» WHAT YOU NEED TO DO
Omit every picture, then give all the entries again exactly.

» STORED DATA
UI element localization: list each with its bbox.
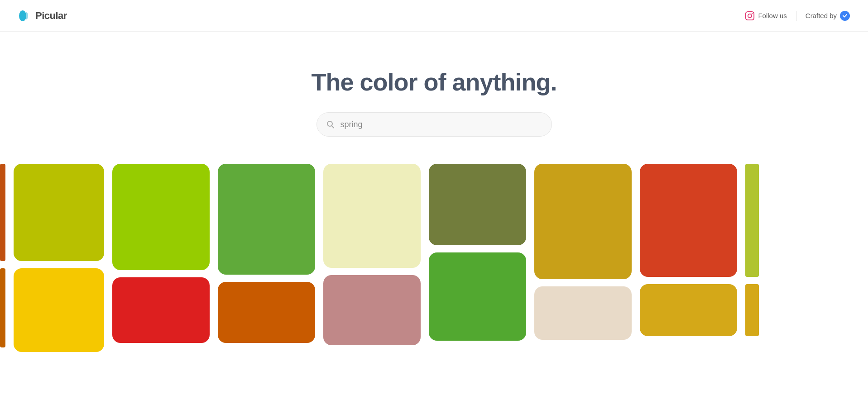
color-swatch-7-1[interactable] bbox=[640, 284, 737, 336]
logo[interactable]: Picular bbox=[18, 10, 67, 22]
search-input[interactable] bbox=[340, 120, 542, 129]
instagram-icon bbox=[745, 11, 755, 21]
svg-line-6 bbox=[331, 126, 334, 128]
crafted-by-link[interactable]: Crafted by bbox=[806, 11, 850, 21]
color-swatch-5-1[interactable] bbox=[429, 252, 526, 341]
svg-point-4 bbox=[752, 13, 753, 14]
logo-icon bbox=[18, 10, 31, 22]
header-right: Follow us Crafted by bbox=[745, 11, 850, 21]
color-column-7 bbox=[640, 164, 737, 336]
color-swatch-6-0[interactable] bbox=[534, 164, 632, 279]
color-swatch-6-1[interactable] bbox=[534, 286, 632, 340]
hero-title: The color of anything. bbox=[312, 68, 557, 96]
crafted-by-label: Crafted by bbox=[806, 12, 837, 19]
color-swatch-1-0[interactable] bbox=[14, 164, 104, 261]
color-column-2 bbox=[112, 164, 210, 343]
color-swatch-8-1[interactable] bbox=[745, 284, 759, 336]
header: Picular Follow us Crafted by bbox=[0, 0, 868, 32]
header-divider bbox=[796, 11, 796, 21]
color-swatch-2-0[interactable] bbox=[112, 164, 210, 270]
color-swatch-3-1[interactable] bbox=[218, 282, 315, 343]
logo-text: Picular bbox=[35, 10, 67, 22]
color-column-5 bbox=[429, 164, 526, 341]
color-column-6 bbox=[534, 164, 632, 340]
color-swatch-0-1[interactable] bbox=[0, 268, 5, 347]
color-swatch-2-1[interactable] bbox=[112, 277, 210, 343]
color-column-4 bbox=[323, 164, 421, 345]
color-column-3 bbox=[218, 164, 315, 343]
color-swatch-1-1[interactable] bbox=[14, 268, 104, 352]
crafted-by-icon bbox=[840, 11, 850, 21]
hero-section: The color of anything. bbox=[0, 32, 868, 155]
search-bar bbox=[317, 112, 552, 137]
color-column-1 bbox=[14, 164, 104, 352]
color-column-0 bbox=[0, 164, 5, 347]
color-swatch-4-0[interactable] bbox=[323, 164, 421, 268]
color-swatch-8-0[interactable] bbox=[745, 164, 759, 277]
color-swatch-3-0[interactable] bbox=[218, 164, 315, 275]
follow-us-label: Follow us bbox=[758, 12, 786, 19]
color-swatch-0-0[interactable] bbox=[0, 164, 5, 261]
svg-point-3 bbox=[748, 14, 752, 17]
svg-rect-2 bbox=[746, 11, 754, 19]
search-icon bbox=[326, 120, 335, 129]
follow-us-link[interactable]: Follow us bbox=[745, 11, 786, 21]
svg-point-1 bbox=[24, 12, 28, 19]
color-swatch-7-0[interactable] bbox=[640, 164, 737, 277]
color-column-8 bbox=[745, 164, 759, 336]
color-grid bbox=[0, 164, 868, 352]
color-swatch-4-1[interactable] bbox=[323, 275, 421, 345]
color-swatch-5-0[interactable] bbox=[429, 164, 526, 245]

» SOLUTION TO THIS TASK
UI element localization: list each with its bbox.
color-swatch-7-1[interactable] bbox=[640, 284, 737, 336]
logo[interactable]: Picular bbox=[18, 10, 67, 22]
search-input[interactable] bbox=[340, 120, 542, 129]
instagram-icon bbox=[745, 11, 755, 21]
svg-line-6 bbox=[331, 126, 334, 128]
crafted-by-link[interactable]: Crafted by bbox=[806, 11, 850, 21]
color-swatch-5-1[interactable] bbox=[429, 252, 526, 341]
svg-point-4 bbox=[752, 13, 753, 14]
logo-icon bbox=[18, 10, 31, 22]
header-right: Follow us Crafted by bbox=[745, 11, 850, 21]
color-column-7 bbox=[640, 164, 737, 336]
color-swatch-6-0[interactable] bbox=[534, 164, 632, 279]
color-swatch-6-1[interactable] bbox=[534, 286, 632, 340]
hero-title: The color of anything. bbox=[312, 68, 557, 96]
crafted-by-label: Crafted by bbox=[806, 12, 837, 19]
color-swatch-1-0[interactable] bbox=[14, 164, 104, 261]
color-column-2 bbox=[112, 164, 210, 343]
color-swatch-8-1[interactable] bbox=[745, 284, 759, 336]
header: Picular Follow us Crafted by bbox=[0, 0, 868, 32]
header-divider bbox=[796, 11, 796, 21]
color-swatch-2-0[interactable] bbox=[112, 164, 210, 270]
color-swatch-3-1[interactable] bbox=[218, 282, 315, 343]
logo-text: Picular bbox=[35, 10, 67, 22]
color-column-5 bbox=[429, 164, 526, 341]
color-column-6 bbox=[534, 164, 632, 340]
color-swatch-0-1[interactable] bbox=[0, 268, 5, 347]
color-swatch-2-1[interactable] bbox=[112, 277, 210, 343]
color-column-4 bbox=[323, 164, 421, 345]
color-column-3 bbox=[218, 164, 315, 343]
color-swatch-1-1[interactable] bbox=[14, 268, 104, 352]
crafted-by-icon bbox=[840, 11, 850, 21]
hero-section: The color of anything. bbox=[0, 32, 868, 155]
search-bar bbox=[317, 112, 552, 137]
color-column-1 bbox=[14, 164, 104, 352]
color-column-0 bbox=[0, 164, 5, 347]
color-swatch-4-0[interactable] bbox=[323, 164, 421, 268]
color-swatch-8-0[interactable] bbox=[745, 164, 759, 277]
color-swatch-3-0[interactable] bbox=[218, 164, 315, 275]
follow-us-label: Follow us bbox=[758, 12, 786, 19]
color-swatch-0-0[interactable] bbox=[0, 164, 5, 261]
svg-point-3 bbox=[748, 14, 752, 17]
svg-rect-2 bbox=[746, 11, 754, 19]
search-icon bbox=[326, 120, 335, 129]
follow-us-link[interactable]: Follow us bbox=[745, 11, 786, 21]
svg-point-1 bbox=[24, 12, 28, 19]
color-swatch-7-0[interactable] bbox=[640, 164, 737, 277]
color-column-8 bbox=[745, 164, 759, 336]
color-grid bbox=[0, 164, 868, 352]
color-swatch-4-1[interactable] bbox=[323, 275, 421, 345]
color-swatch-5-0[interactable] bbox=[429, 164, 526, 245]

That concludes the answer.